The problem: Set the pictures aside and return each record below precisely as written.

(Transcribed page contents)
------------------------------------------------------------

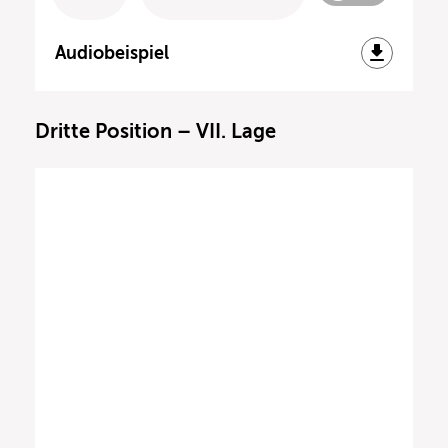
Audiobeispiel
Dritte Position – VII. Lage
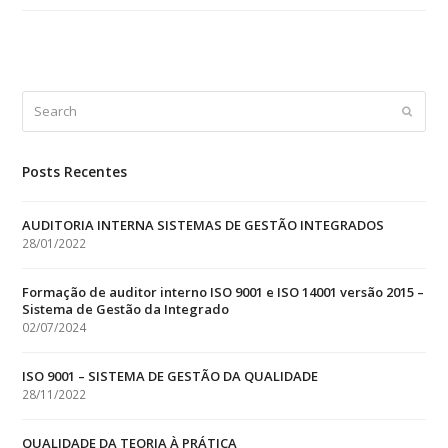
Search
Submit
Posts Recentes
AUDITORIA INTERNA SISTEMAS DE GESTÃO INTEGRADOS
28/01/2022
Formação de auditor interno ISO 9001 e ISO 14001 versão 2015 –
Sistema de Gestão da Integrado
02/07/2024
ISO 9001 – SISTEMA DE GESTÃO DA QUALIDADE
28/11/2022
QUALIDADE DA TEORIA À PRÁTICA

------------------------------------------------------------

Expected answer:
Audiobeispiel
Dritte Position – VII. Lage
Search
Submit
Posts Recentes
AUDITORIA INTERNA SISTEMAS DE GESTÃO INTEGRADOS
28/01/2022
Formação de auditor interno ISO 9001 e ISO 14001 versão 2015 –
Sistema de Gestão da Integrado
02/07/2024
ISO 9001 – SISTEMA DE GESTÃO DA QUALIDADE
28/11/2022
QUALIDADE DA TEORIA À PRÁTICA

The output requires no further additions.